Innerhalb der theologischen Philosophie streitet man sich darüber, ob „Gott den Menschen die Freiheit mit einem freien Willen übertrug“, oder ob „alles was im Universum geschieht, durch Gottes Willen deterministisch geregelt ist.“ Nach William James sei die Freiheit des Determinismus (den er selbst ablehnte) nichts anderes als „…die verstandene Notwendigkeit sich der Knechtschaft des Höchsten zu unterwerfen…“ Wie auch Immanuel Kant, nannte er den sogenannten „weichen Determinismus“, oder Kompatibilismus, von Hume und Hobbes und deren Idee, dass „freier Wille einfach die Freiheit von äußerlichem Zwang“ sei, eine „elende Ausflucht“.
Wir müssen die Erkenntnis gewinnen, was uns die Unterschiede, sowohl als auch die Zusammenhänge, der Begriffe Freiheit und Demokratie bedeuten – und in richtiger Weise auf die staatlichen Strukturen anwenden, durch die unsere Interessen korrekt vertreten werden können. Dabei sollten wir stets daran denken, dass es nicht darum geht, die gleichen Ansichten einer Mehrheit zu erzielen, sondern darum, die gleichberechtigten Ansichten unterschiedlicher Gruppen zur Stärkung der Gesellschaft zu nutzen. Wenn wir keine abweichenden Haltungen unter den Gruppen im eigenen Volk respektieren, wie sollten die Deutschen Toleranz gegenüber anderen Kulturen zeigen? Natürlich setzt dies voraus, dass in in der Politik, Erziehung und Bildung die Tugend der Vernunft wieder ihren berechtigten Platz einnehmen kann und die Ideologie und Demagogie des Irrationalismus sich langsam aber sicher in allen bürgerlichen Bereichen auflöst. Nochmals: das bedeutet, dass die Parteien und Strömungen, deren Leitsätze und Ideale nicht auf rationalen – und dadurch ethischen – Prämissen stehen, sondern nur auf Begriffen des „Guten“, und auf Emotionen und Glauben beruhen, dass diese ihren natürlichen Zerfall erfahren.

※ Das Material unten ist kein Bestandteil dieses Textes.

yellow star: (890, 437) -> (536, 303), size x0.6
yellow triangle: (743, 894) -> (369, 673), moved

Die Erkenntnis, dass es keine absolute Freiheit geben kann, ist eine allgemein verstandene. Daraus folgt aber auch, dass Freiheit kein Basisrecht sein kann, weil relative Rechte keine Basisrechte sein können. Ebenso folgt daraus, dass, wenn wir auch nicht täglich um unser Leben und körperliche Unversehrtheit kämpfen müssen, so doch aber um unsere Freiheitsrechte.
Freiheit ist ein Sammelbegriff für eine Summe von Freiheiten, aber immer innerhalb einer Gruppe, Klan oder Gesellschaft. So schrieb Rousseau unter anderem: „Einzelne, die im Einklang mit der Gesellschaft leben sind frei (gegen dieses Prinzip seien nur Kriminelle, Ketzer und Irre)…Einzelne können nicht frei sein, außer als ein Teil einer Gruppe.“ Rousseau war ein Vertreter der Idee des „Gesellschaftsvertrags“; er sah das natürliche Gute im Menschen und entdeckte das Privateigentum als Ursache für den Verlust der Freiheit. Rousseau zählt zu den ersten Philosophen des Irrationalismus.*)

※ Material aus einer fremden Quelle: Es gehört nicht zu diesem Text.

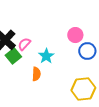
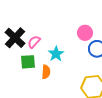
green square: (13, 56) -> (28, 62), moved, turned 35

Wenn der Mensch also nur in der Gesellschaft frei sein kann, dann ist die staatliche Struktur dieser Gesellschaft von äußerster Wichtigkeit für die persönliche Freiheit. Die deutsche Form der Demokratie beschert ihren Bürgern viele Freiheiten, besonders die Technologien geben uns das Gefühl immer neue Dinge unternehmen zu können und eine der beliebtesten Freiheiten der Deutschen, mit Vollgas durch die Republik zu rasen, bleibt vorerst erhalten. Vergessen sollten die Bürger dabei nicht die Anzahl an Freiheiten, die das Volk nie genossen hat, oder die ihm – zum Teil stillschweigend – wieder entzogen wurden, oder für alle praktischen Zwecke (durch gesetzliche oder soziale Einschränkungen) nicht ausgeübt werden können. In einem generellen politischen Irrationalismus wird es schwer die notwendigen Freiheiten von den überflüssigen zu unterscheiden. Nietzsche schrieb dazu:
„Seine notwendigen Bedürfnisse so viel wie möglich selber befriedigen, wenn auch unvollkommen, das ist die Richtung auf Freiheit von Geist und Person. Viele, auch überflüssige Bedürfnisse sich befriedigen zu lassen, und so vollkommen als möglich, – erzieht zur Unfreiheit.“
(aus „Menschliches, Allzumenschliches“, 1886, Zweiter Band)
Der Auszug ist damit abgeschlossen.